I have had a 50/50 success/failure with the dry bulbs you get at walmart.

The lily bulbs did better than the apon bulbs. I have a couple of lily bulbs that are awesome-grow like mad that I have propagated from-I love the look of the leaves floating at the surface. Then a couple of lily bulbs that sprout and thats it....lol....no leaves, just a few sprouts out the top.

I don't bury mine-I drop them in the tank and allow them to send their roots into the substrate-they don't seem to have that many roots anyway.

I have placed bulbs in water and sat them in a sunny window and got them to sprout faster-this seems to work best with the apon bulbs-but they don't like being moved and when I move them to the tank-it causes them to melt....

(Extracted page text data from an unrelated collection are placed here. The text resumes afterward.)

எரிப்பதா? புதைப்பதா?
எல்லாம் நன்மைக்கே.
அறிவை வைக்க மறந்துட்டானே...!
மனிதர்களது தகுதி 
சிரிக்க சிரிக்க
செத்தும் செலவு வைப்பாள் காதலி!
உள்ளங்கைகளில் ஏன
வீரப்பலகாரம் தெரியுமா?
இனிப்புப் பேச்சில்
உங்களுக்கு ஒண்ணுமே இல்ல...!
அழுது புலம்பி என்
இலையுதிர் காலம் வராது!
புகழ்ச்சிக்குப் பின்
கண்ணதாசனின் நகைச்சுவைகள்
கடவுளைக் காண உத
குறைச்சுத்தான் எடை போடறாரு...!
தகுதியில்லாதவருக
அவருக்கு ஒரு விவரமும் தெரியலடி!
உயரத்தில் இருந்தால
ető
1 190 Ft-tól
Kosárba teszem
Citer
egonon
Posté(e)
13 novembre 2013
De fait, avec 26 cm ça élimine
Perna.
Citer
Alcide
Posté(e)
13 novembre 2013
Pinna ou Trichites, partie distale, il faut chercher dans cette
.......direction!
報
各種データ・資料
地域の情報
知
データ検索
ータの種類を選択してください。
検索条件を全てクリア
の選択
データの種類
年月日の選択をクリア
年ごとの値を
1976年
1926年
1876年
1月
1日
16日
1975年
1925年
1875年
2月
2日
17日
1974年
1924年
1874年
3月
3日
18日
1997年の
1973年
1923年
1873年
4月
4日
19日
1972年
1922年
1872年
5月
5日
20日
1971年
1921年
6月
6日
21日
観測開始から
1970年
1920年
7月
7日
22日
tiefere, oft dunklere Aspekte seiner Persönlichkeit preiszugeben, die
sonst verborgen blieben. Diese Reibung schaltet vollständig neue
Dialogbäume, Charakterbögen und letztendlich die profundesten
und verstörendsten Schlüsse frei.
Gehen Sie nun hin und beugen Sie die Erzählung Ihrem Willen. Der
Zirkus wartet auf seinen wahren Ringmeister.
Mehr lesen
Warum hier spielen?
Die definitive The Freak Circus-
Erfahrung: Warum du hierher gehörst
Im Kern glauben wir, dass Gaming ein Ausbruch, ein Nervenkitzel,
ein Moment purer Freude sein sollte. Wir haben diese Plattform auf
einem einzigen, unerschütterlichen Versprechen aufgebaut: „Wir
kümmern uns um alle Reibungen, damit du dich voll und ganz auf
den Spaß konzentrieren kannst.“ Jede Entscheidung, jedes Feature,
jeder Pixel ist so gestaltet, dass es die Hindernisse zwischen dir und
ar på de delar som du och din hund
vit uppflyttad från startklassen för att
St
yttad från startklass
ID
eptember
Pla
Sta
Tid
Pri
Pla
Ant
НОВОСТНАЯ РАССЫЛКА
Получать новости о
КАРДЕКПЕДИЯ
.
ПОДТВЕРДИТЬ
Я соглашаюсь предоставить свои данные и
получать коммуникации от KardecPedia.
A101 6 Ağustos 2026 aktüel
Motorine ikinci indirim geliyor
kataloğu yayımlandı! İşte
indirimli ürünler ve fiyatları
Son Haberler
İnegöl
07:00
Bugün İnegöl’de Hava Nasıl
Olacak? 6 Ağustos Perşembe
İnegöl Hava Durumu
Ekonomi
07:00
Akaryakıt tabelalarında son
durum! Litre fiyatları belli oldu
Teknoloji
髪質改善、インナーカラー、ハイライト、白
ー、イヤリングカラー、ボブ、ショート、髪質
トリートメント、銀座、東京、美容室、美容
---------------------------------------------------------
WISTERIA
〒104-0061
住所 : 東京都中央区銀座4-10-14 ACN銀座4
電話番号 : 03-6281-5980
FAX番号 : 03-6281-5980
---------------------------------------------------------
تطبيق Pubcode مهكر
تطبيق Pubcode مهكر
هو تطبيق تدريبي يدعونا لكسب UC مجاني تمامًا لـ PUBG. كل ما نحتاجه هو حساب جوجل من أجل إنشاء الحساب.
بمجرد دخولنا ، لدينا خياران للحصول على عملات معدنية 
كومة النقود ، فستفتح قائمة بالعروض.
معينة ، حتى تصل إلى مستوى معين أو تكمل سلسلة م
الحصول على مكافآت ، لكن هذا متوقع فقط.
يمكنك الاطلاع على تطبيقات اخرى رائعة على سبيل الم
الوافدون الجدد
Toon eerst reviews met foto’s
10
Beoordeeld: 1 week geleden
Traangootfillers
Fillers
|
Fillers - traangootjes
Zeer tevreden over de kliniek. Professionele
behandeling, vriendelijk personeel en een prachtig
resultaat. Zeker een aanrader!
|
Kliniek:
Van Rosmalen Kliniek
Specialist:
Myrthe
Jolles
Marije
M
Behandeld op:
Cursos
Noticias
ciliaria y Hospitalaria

I can't find the pic of the lily bulb under water-but here is one from the top
Under water the leaves are red and once at the surface the top side is green speckled with red.


----------



## MyRainbowBettaFish (May 9, 2012)

Wow thats great OFL!

I think i will wait a while to put some bulbs in the new tank, *but i will definetely pick some up tomorrow and bury them in my 10 gal's gravel with Honeycomb. I already have 3 moss balls in there, and they grow like crazy. I never use the light in my ten becasue it is crud, but they get alot of natural sunlight from the window(i know, it was a bad choice to put the aquarium there. UPDATE: Getting new betta and tank FOR SURE tommorrow *


----------



## ao (Feb 29, 2012)

you shouldnt bury them, because you might accidentaly bury them in the wrong direction! haha


----------



## MyRainbowBettaFish (May 9, 2012)

oh yah hah! I will place them on top then! i cant get any "hitchhikers" this way right? I hope Honeycomb enjoys them! He already has 3 moss balls lol


----------



## dramaqueen (Jul 7, 2008)

I have 1 moss ball and wa t to get one for Joe.


----------



## MyRainbowBettaFish (May 9, 2012)

yep, so tommorrow, gonna be buying some bulbs for honeycomb, and then i will buy the new tank and betta and new silk plants for him and some NLS, tommorrow is a big day!

@Dramaqueen, moss balls are great! Bought mine a month ago and it grew into 3!


----------



## MyRainbowBettaFish (May 9, 2012)

GOT MY NEW GUY!!!

http://www.bettafish.com/showthread.php?t=117052


----------